Learns to recognize sounds

In recent years, computers have gotten remarkably good at recognizing speech and images: Think of the dictation software on most cellphones, or the algorithms that automatically identify people in photos posted to Facebook.

But recognition of natural sounds — such as crowds cheering or waves crashing — has lagged behind. That’s because most automated recognition systems, whether they process audio or visual information, are the result of machine learning, in which computers search for patterns in huge compendia of training data. Usually, the training data has to be first annotated by hand, which is prohibitively expensive for all but the highest-demand applications.

Sound recognition may be catching up, however, thanks to researchers at MIT’s Computer Science and Artificial Intelligence Laboratory (CSAIL). At the Neural Information Processing Systems conference next week, they will present a sound-recognition system that outperforms its predecessors but didn’t require hand-annotated data during training.

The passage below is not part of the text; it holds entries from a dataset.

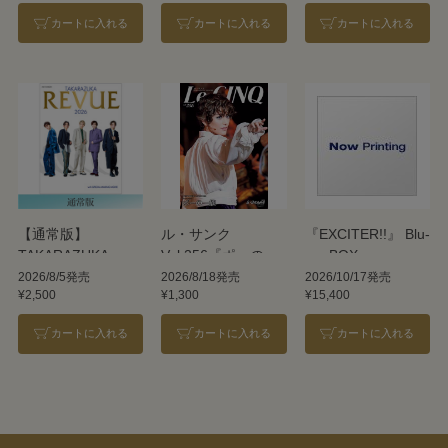
カートに入れる
カートに入れる
カートに入れる
【通常版】
ル・サンク
『EXCITER!!』 Blu-
TAKARAZUKA
Vol.256『ポーの一
ray BOX
REVUE 2026
族』＜雪組＞
2026/8/5発売
2026/8/18発売
2026/10/17発売
¥2,500
¥1,300
¥15,400
カートに入れる
カートに入れる
カートに入れる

Instead, the researchers trained the system on video. First, existing computer vision systems that recognize scenes and objects categorized the images in the video. The new system then found correlations between those visual categories and natural sounds.

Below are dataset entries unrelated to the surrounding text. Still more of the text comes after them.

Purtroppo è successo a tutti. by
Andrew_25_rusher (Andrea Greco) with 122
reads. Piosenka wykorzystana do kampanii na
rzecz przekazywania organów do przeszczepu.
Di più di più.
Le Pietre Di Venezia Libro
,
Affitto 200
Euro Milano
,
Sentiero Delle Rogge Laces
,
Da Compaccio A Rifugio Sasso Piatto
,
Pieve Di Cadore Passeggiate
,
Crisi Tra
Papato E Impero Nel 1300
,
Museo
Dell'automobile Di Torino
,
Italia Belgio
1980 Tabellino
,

“Computer vision has gotten so good that we can transfer it to other domains,” says Carl Vondrick, an MIT graduate student in electrical engineering and computer science and one of the paper’s two first authors. “We’re capitalizing on the natural synchronization between vision and sound. We scale up with tons of unlabeled video to learn to understand sound.”

The researchers tested their system on two standard databases of annotated sound recordings, and it was between 13 and 15 percent more accurate than the best-performing previous system. On a data set with 10 different sound categories, it could categorize sounds with 92 percent accuracy, and on a data set with 50 categories it performed with 74 percent accuracy. On those same data sets, humans are 96 percent and 81 percent accurate, respectively.

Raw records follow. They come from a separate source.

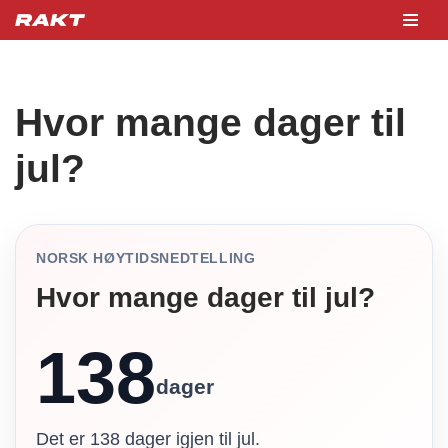
Hopp
til
innholdet
Hvor mange dager til
jul?
NORSK HØYTIDSNEDTELLING
Hvor mange dager til jul?
138
dager
Det er 138 dager igjen til jul.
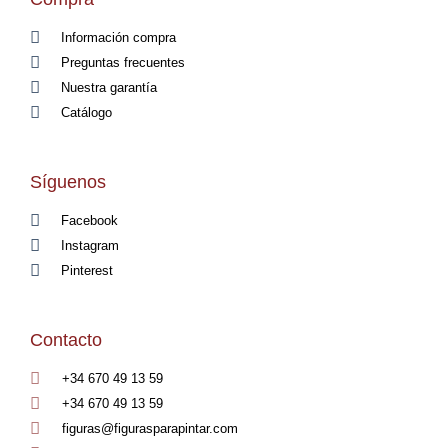
Información compra
Preguntas frecuentes
Nuestra garantía
Catálogo
Síguenos
Facebook
Instagram
Pinterest
Contacto
+34 670 49 13 59
+34 670 49 13 59
figuras@figurasparapintar.com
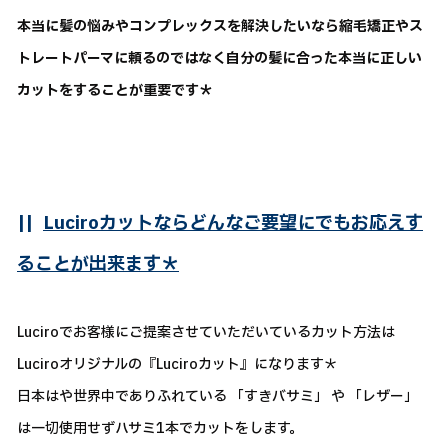
本当に髪の悩みやコンプレックスを解決したいなら縮毛矯正やス
トレートパーマに頼るのではなく自分の髪に合った本当に正しい
カットをすることが重要です＊
||
Luciroカットならどんなご要望にでもお応えす
ることが出来ます＊
Luciroでお客様にご提案させていただいているカット方法は
Luciroオリジナルの『Luciroカット』になります＊
日本はや世界中でありふれている 「すきバサミ」 や 「レザー」
は一切使用せずハサミ1本でカットをします。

“Even humans are ambiguous,” says Yusuf Aytar, the paper’s other first author and a postdoc in the lab of MIT professor of electrical engineering and computer science Antonio Torralba. Torralba is the final co-author on the paper.

“We did an experiment with Carl,” Aytar says. “Carl was looking at the computer monitor, and I couldn’t see it. He would play a recording and I would try to guess what it was. It turns out this is really, really hard. I could tell indoor from outdoor, basic guesses, but when it comes to the details — ‘Is it a restaurant?’ — those details are missing. Even for annotation purposes, the task is really hard.”

Complementary modalities

Because it takes far less power to collect and process audio data than it does to collect and process visual data, the researchers envision that a sound-recognition system could be used to improve the context sensitivity of mobile devices.

When coupled with GPS data, for instance, a sound-recognition system could determine that a cellphone user is in a movie theater and that the movie has started, and the phone could automatically route calls to a prerecorded outgoing message. Similarly, sound recognition could improve the situational awareness of autonomous robots.

“For instance, think of a self-driving car,” Aytar says. “There’s an ambulance coming, and the car doesn’t see it. If it hears it, it can make future predictions for the ambulance — which path it’s going to take — just purely based on sound.”